Problem description :: Type the entries out again exactly as they read, but leave every picture behind.

Data extracted from a collection
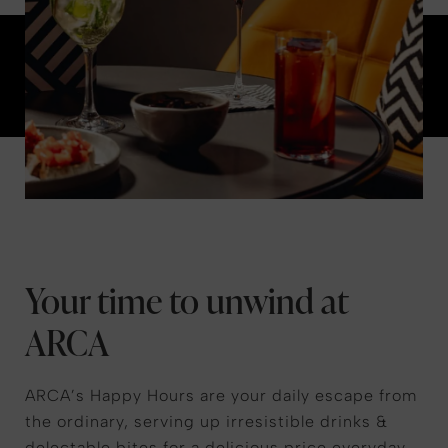
Your time to unwind at
ARCA
ARCA’s Happy Hours are your daily escape from
the ordinary, serving up irresistible drinks &
delectable bites for a delicious price everyday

Solution to the exercise ::
Your time to unwind at
ARCA
ARCA’s Happy Hours are your daily escape from
the ordinary, serving up irresistible drinks &
delectable bites for a delicious price everyday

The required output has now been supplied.